Problem ::
Return exactly the span of lines in the following data that opens with the line containing "Наполнение короба: ISOVER" and closes with the line containing "Декоративные элементы: хромированные". Include nothing else.

Input material ::
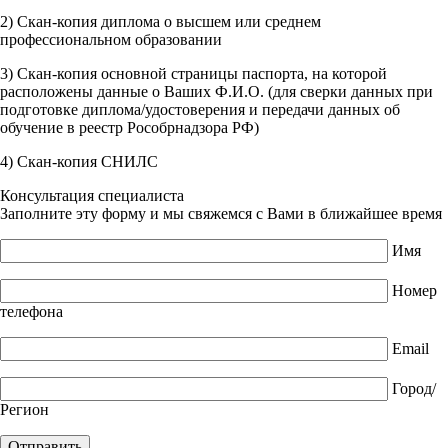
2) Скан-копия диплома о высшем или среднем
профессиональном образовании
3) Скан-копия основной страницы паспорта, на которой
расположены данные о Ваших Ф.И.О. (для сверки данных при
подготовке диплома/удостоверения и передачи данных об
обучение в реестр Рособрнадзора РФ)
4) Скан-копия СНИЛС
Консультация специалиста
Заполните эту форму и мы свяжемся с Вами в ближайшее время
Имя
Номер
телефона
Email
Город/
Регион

---

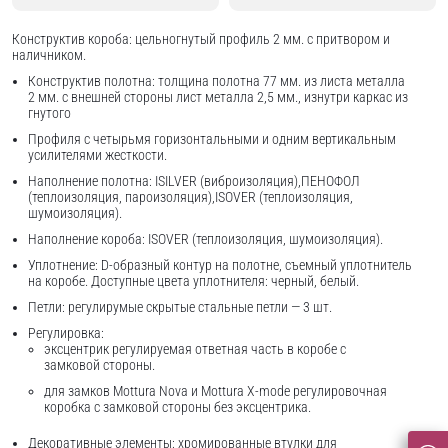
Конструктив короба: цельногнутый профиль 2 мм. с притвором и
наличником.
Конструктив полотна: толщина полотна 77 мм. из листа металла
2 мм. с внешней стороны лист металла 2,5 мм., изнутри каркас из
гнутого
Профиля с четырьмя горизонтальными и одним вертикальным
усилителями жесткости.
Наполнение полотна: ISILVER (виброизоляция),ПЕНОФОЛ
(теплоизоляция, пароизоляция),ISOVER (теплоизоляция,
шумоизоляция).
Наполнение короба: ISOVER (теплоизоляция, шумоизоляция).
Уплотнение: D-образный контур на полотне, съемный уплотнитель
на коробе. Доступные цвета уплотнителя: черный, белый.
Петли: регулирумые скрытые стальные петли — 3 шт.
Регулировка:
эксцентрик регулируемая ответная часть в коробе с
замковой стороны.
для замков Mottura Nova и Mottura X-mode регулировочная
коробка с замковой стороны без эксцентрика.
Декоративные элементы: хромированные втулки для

Result for this task ::
Наполнение короба: ISOVER (теплоизоляция, шумоизоляция).
Уплотнение: D-образный контур на полотне, съемный уплотнитель
на коробе. Доступные цвета уплотнителя: черный, белый.
Петли: регулирумые скрытые стальные петли — 3 шт.
Регулировка:
эксцентрик регулируемая ответная часть в коробе с
замковой стороны.
для замков Mottura Nova и Mottura X-mode регулировочная
коробка с замковой стороны без эксцентрика.
Декоративные элементы: хромированные втулки для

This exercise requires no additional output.